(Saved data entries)
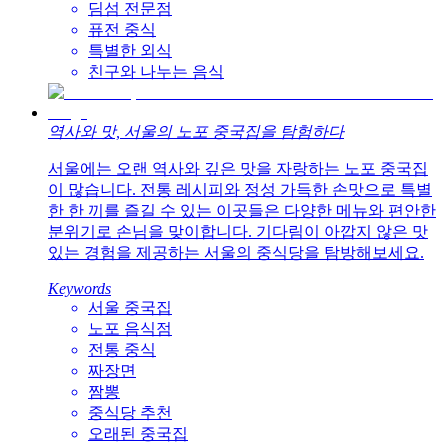
딤섬 전문점
퓨전 중식
특별한 외식
친구와 나누는 음식
역사와 맛, 서울의 노포 중국집을 탐험하다
서울에는 오랜 역사와 깊은 맛을 자랑하는 노포 중국집
이 많습니다. 전통 레시피와 정성 가득한 손맛으로 특별
한 한 끼를 즐길 수 있는 이곳들은 다양한 메뉴와 편안한
분위기로 손님을 맞이합니다. 기다림이 아깝지 않은 맛
있는 경험을 제공하는 서울의 중식당을 탐방해보세요.
Keywords
서울 중국집
노포 음식점
전통 중식
짜장면
짬뽕
중식당 추천
오래된 중국집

_EXERCISE PROMPT:_
Would you copy out every line of the data above exactly, minus the pictures?

_TASK RESULT:_
딤섬 전문점
퓨전 중식
특별한 외식
친구와 나누는 음식
역사와 맛, 서울의 노포 중국집을 탐험하다
서울에는 오랜 역사와 깊은 맛을 자랑하는 노포 중국집
이 많습니다. 전통 레시피와 정성 가득한 손맛으로 특별
한 한 끼를 즐길 수 있는 이곳들은 다양한 메뉴와 편안한
분위기로 손님을 맞이합니다. 기다림이 아깝지 않은 맛
있는 경험을 제공하는 서울의 중식당을 탐방해보세요.
Keywords
서울 중국집
노포 음식점
전통 중식
짜장면
짬뽕
중식당 추천
오래된 중국집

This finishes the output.